DAVID FROST: Because the thing is that the Canadians are saying, and I quote, that you singled out Toronto for political reasons. The WHO wanted to add a western destination to the eastern one it had already named, so that it -
GRO HARLEM BRUNDTLAND: Definitely not.
DAVID FROST: - could claim to be even handed and that you needed a western scapegoat.
GRO HARLEM BRUNDTLAND: Well you know I am very surprised if they have said this because both the minister of health and the prime minister have called me, none of them have made any such indication to me. They have been discussing the number of cases, the risks involved, they have not in any way said such a thing. And I'm glad they haven't because that would be outrageous.
DAVID FROST: So if they've said it, it was outrageous. This was also -
GRO HARLEM BRUNDTLAND: Yes.
DAVID FROST: Dr Low, chief microbiologist at Mount Sinai hospital, he, but anyway you're saying that's outrageous if he said that. Tell me something, there are now coming up to 300 people who have died of SARS and that's coming up to 300 too many, but we were quoting earlier on that 3000 children in Africa die of malaria every day, which is one statistic that came out on Malaria Day. Are we in fact going over the top do you think, are we reacting too much to SARS or can we never react too much to it?
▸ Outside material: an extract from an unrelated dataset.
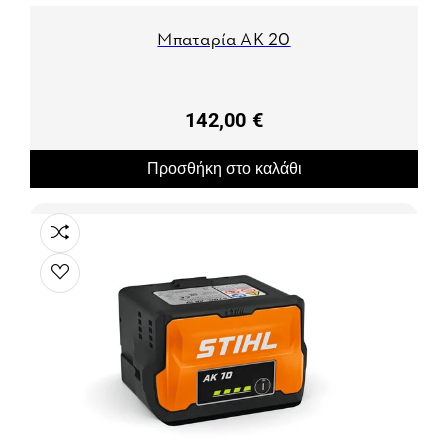
Μπαταρία AK 20
142,00 €
Προσθήκη στο καλάθι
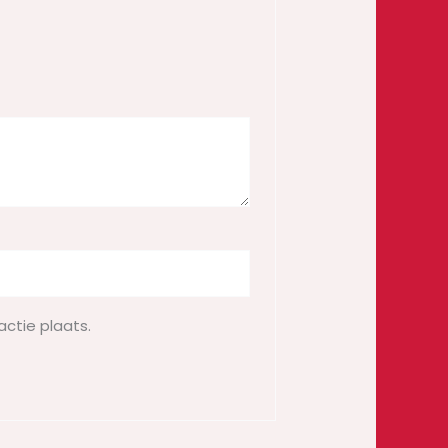
actie plaats.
GRO HARLEM BRUNDTLAND: I, I, no we are not going over the top. We are doing what is prudent and necessary from a public health knowledge base to contain a new disease before it becomes global and constant as an added burden to humanity. We have a chance to do it now, if we work together, globally, across the countries, and do what is necessary to contain the outbreak. There is no treatment, there is no vaccine. With malaria we, happily, have a lot that we can do, if we just do the efforts that we know are effective, and so all of us can help reduce considerably the burden of malaria to children in Africa and around the world. In this case we all are at risk and if the SARS epidemic or the outbreaks reach poor, least developed countries in Africa we have a much bigger problem than as it is now, mainly in industrialised, richer countries that have a public health base, have hospitals that are able to cope, although it's a burden on everyone.
DAVID FROST: So of the two things that people say, that those people who claim to be experts and who say either some believe that we will all develop immunity and it will just peter out in a relatively short time, others fear it's a major problem that will affect people, kill people round the globe for many years. Which view do you think?
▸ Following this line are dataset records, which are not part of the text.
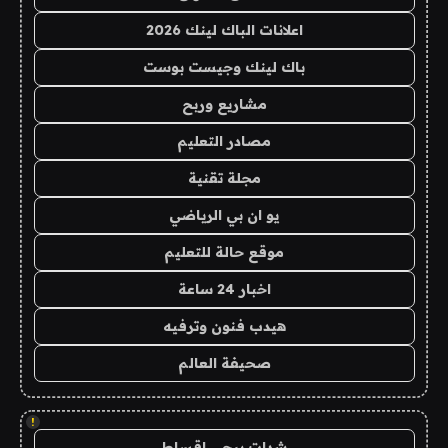
اعلانات الباك لينك 2026
باك لينك وجيست بوست
مشاريع وربح
مصادر التعليم
مجلة تقنية
يو ان بي الرياضي
موقع حالة للتعليم
اخبار 24 ساعة
هيدب فنون وترفيه
صحيفة العالم
!
شدات ببجي اقساط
GRO HARLEM BRUNDTLAND: Well as the global health centre of knowledge, where we have to give prudent, evidence based advice to all our member states and to civil society, we need to be looking seriously into all these arguments and not draw conclusions before we have a sufficient evidence base. At the moment, research is going on in the main laboratories around the world. Networks are being used so that we as soon as possible can answer a number of questions. But meanwhile, unless every country takes seriously that there is a challenge to the public health methods that are being used, and that tools are taken and used in a way that can contain the outbreak, we will not have done the right thing, now, in, with the first epidemic of this century.
DAVID FROST: Would you like to see us in this country make SARS a notifiable disease?
GRO HARLEM BRUNDTLAND: I don't want to get into internal discussions in Britain about what to call it. I think the important thing is that it is contained and that there is no, you know, feeling of concern to really give advice and to do what is necessary with those who are potentially able to transmit the disease to others. The method that is used and the naming is not important for me. But it certainly is a challenge.
DAVID FROST: Thank you very much indeed Dr Brundtland, it's a joy to talk to you again and we appreciate you joining us.